Don’t Strenuously Argue Points A Crown Isn’t Permitted to Consider
Crowns are bound by a tangle of policies, positions, unwritten rules, and customs that will help or harm your cause to varying degrees. For example, Crown policy in many provinces creates guidelines for bail in domestic violence cases that can make little to no sense in an individual case.
There’s nothing wrong with asking a Crown to depart from these less-than-reasonable policies and positions. Just don’t expect them to be agreeable.
And don’t push the issue. They’ll dig in, you’ll lose valuable time, and damage your relationship with that Crown for no reason.
Instead, clarify the exact nature and source of their position on the issue and argue the issue before a judge.
For example, if the Crown is of the view that they must ask for a no contact provision in each and every allegation of domestic violence, use this to your advantage during the bail hearing. Remind the judge that such a policy is contrary to law (and is likely contrary to the Crown’s own written policy manual.)
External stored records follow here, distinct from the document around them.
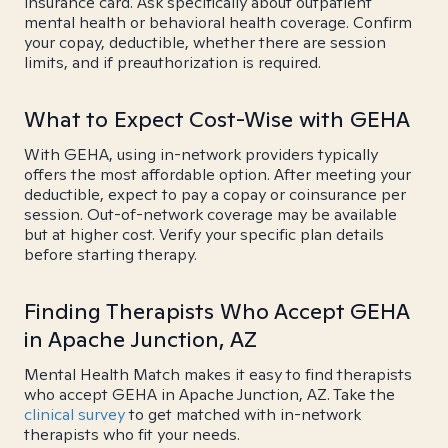
insurance card. Ask specifically about outpatient
mental health or behavioral health coverage. Confirm
your copay, deductible, whether there are session
limits, and if preauthorization is required.
What to Expect Cost-Wise with GEHA
With GEHA, using in-network providers typically
offers the most affordable option. After meeting your
deductible, expect to pay a copay or coinsurance per
session. Out-of-network coverage may be available
but at higher cost. Verify your specific plan details
before starting therapy.
Finding Therapists Who Accept GEHA
in Apache Junction, AZ
Mental Health Match makes it easy to find therapists
who accept GEHA in Apache Junction, AZ. Take the
clinical survey
to get matched with in-network
therapists who fit your needs.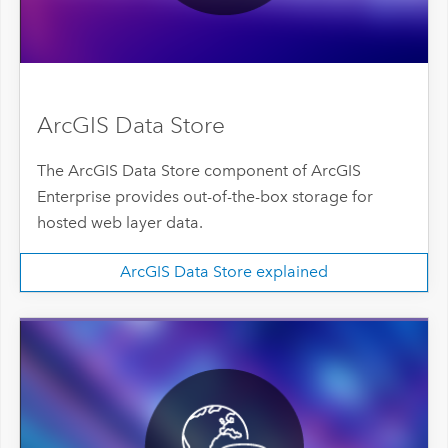
ArcGIS Data Store
The ArcGIS Data Store component of ArcGIS
Enterprise provides out-of-the-box storage for
hosted web layer data.
ArcGIS Data Store explained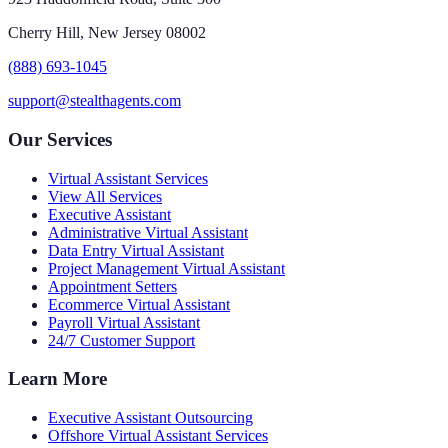
Cherry Hill, New Jersey 08002
(888) 693-1045
support@stealthagents.com
Our Services
Virtual Assistant Services
View All Services
Executive Assistant
Administrative Virtual Assistant
Data Entry Virtual Assistant
Project Management Virtual Assistant
Appointment Setters
Ecommerce Virtual Assistant
Payroll Virtual Assistant
24/7 Customer Support
Learn More
Executive Assistant Outsourcing
Offshore Virtual Assistant Services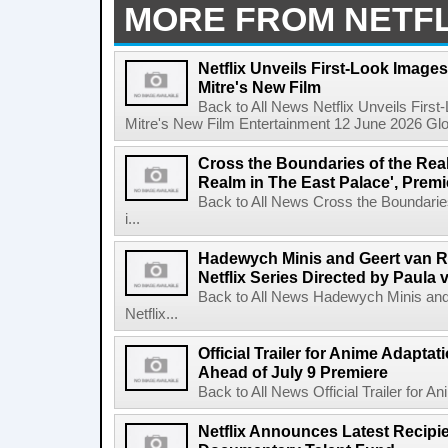
MORE FROM NETFL
Netflix Unveils First-Look Images 
Mitre's New Film
Back to All News Netflix Unveils First
Mitre's New Film Entertainment 12 June 2026 Glob
Cross the Boundaries of the Real 
Realm in The East Palace', Premi
Back to All News Cross the Boundaries
i...
Hadewych Minis and Geert van R
Netflix Series Directed by Paula 
Back to All News Hadewych Minis and
Netflix...
Official Trailer for Anime Adapta
Ahead of July 9 Premiere
Back to All News Official Trailer for A
Netflix Announces Latest Recipien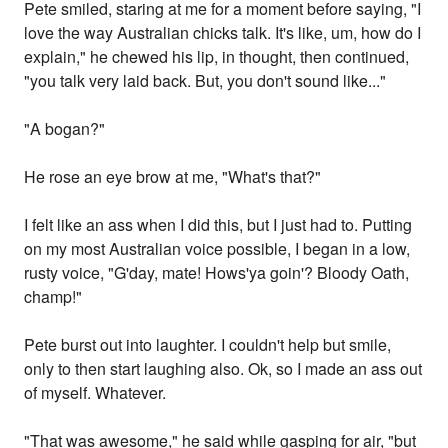
Pete smiled, staring at me for a moment before saying, "I
love the way Australian chicks talk. It's like, um, how do I
explain," he chewed his lip, in thought, then continued,
"you talk very laid back. But, you don't sound like..."
"A bogan?"
He rose an eye brow at me, "What's that?"
I felt like an ass when I did this, but I just had to. Putting
on my most Australian voice possible, I began in a low,
rusty voice, "G'day, mate! Hows'ya goin'? Bloody Oath,
champ!"
Pete burst out into laughter. I couldn't help but smile,
only to then start laughing also. Ok, so I made an ass out
of myself. Whatever.
"That was awesome," he said while gasping for air, "but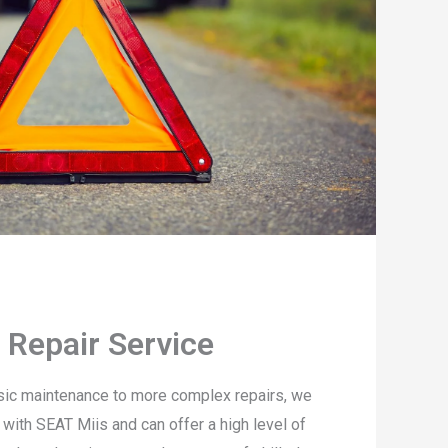
 Repair Service
sic maintenance to more complex repairs, we
 with SEAT Miis and can offer a high level of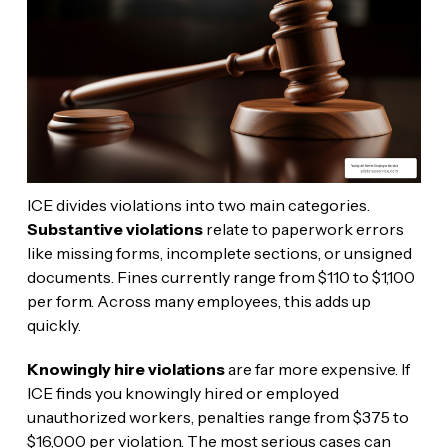
ICE divides violations into two main categories.
Substantive violations
relate to paperwork errors
like missing forms, incomplete sections, or unsigned
documents. Fines currently range from $110 to $1,100
per form. Across many employees, this adds up
quickly.
Knowingly hire violations
are far more expensive. If
ICE finds you knowingly hired or employed
unauthorized workers, penalties range from $375 to
$16,000 per violation. The most serious cases can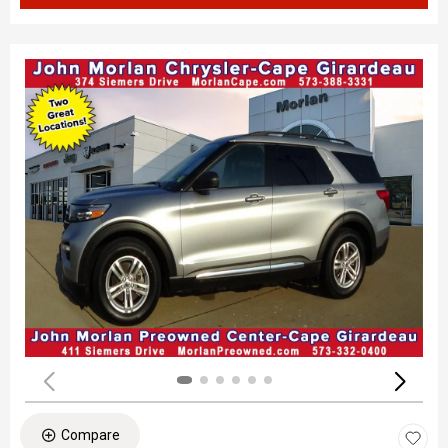
Compare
There is no room in the law of bail for “policies.” There is only law. But don’t expect a Crown Attorney to jeopardize their job just to help your client. That’s not realistic. Just tell it to the judge.
Use Emotional Arguments Wisely
Crowns vary wildly in their tendency to accept emotional arguments. Generally, however, principled approaches to the law of bail are more successful than nakedly emotional ones. The fact that your client will miss Christmas with her family if she’s denied bail will be less persuasive than the fact that her detention is not justified on the secondary ground.
I was once taught that persuasion is about showing someone where you want to go, giving them a good reason to want to go there with you, and showing them how to get there.
When you want to make an appeal to emotion, remember the function that it plays in persuasion. It’s a reason you give the Crown to make them want to agree with you. You’ll still need to show them why they should agree and how to structure the agreement.
So, don’t argue that the Crown should let your client go because she misses her kids. Remind the Crown that your client has a 5-year-old and a 3-year-old, they’re named Jen and Amy, and they miss their mom and might have to go into care if your client is not released. Then argue your client should be released because she doesn’t meet the primary, secondary, or tertiary grounds for detention.
Hopefully, this post has been halfway helpful. I don’t pretend that it’s the definitive approach to negotiating bail. It is, however, based on about five years of experience as a Crown dealing with both good and bad defence lawyers using a variety of approaches to get their clients out.
Some of these lawyers were ineffective. Some were effective. A few were so good that they could have talked me into buying the accused a fancy dinner on top of agreeing to the consent release. It’s this last group that made the most use of the techniques I’ve outlined above.